If I have one criticism of triplestores it would be that the computational complexity of certain queries can be a bit opaque... But then again, I've also had stupid things happening in SQL when I forgot to create an index in advance or some other things related to the stateful nature of SQL databases.
I do sometimes wish there were a way to explicitly prepare special indices for certain queries, though, like in SQL.
The benefit of RDF is that everything is already indexed (if you’re not Jena). The one exception to that is string indexing, but that’s why several databases use Lucene (Mulgara did this back in 2002. Stardog does it now. I presume others do too)
As for the computational complexity… I am protected from that since I’ve implemented these query engines more than once, so it seems clear to me 😊
> everything is already indexed (if you’re not Jena) Wouldn’t that depend on the backend implementation? Though I guess you’re talking about Jena’s built-in backends like Fuseki (for our app we’re using AWS Neptune which definitely has indexing, but we’re using Jena in the application layer).
I had the impression that TDB fully indexes all triples. Am I mistaken?
It should do, yes. Waaaaaay back, Jena had no indexing. I think that is still possible.
I have some idea of how Andy was implementing TDB, as he was asking me a lot of questions about it (this was 2006/2007)
The main point is that RDF is usually indexed every way.

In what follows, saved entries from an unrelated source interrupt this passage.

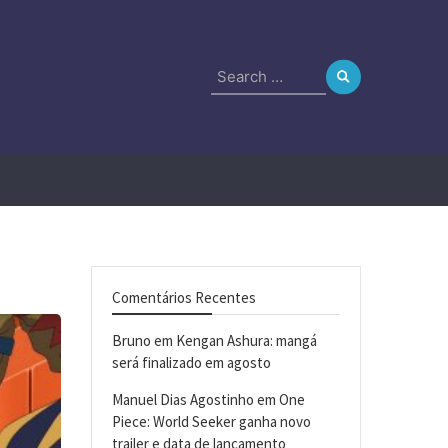
Search
for:
Comentários Recentes
Bruno
em
Kengan Ashura: mangá
será finalizado em agosto
Manuel Dias Agostinho
em
One
Piece: World Seeker ganha novo
trailer e data de lançamento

It’s more about the join operations, and the order they’re done in
@U02FU7RMG8M Isn't Fuseki a web application frontend for Jena?
@U051N6TTC note that there is both TDB and TDB2 now, so things may have changed since then.
@U4P4NREBY Fuseki is a SPARQL server: https://jena.apache.org/documentation/fuseki2/ - the “webapp” is just one form, the other being a more traditional RDF server (the latter which we use for app dev)
@U051N6TTC
> I have been getting some bad behavior on my notebook by Stardog lately. Perform a simple query, over and over, adding just a single bgp at a time, with each step taking ~300ms. Then add one more, and suddenly the query won’t return.
Drop the database, recreate it, reload the data, and try the entire query again… 300ms.
We see this sort of thing too, quite frequently.
You might want to try running stardog optimize
rather than dropping and replacing the whole thing.
The query plans can be sensitive to data changes.
Optimize in stardog does 3 things.
1. It recalculates stats
2. It clears any tombstoned records on deletions that may have occurred
3. It compacts the indexes
https://docs.stardog.com/operating-stardog/database-administration/storage-optimize#database-optimization
One problem we have is that afaik you can’t force stardog to do 2 and 3 inside an update transaction. Though you can force it to do 1 by setting index.statistics.update.blocking.ratio
.
At least this was true of stardog 6; afaik much of it still stands on 7 and 8; though the performance profile of those has changed a little since they switched from their homegrown indexing to using rocksdb.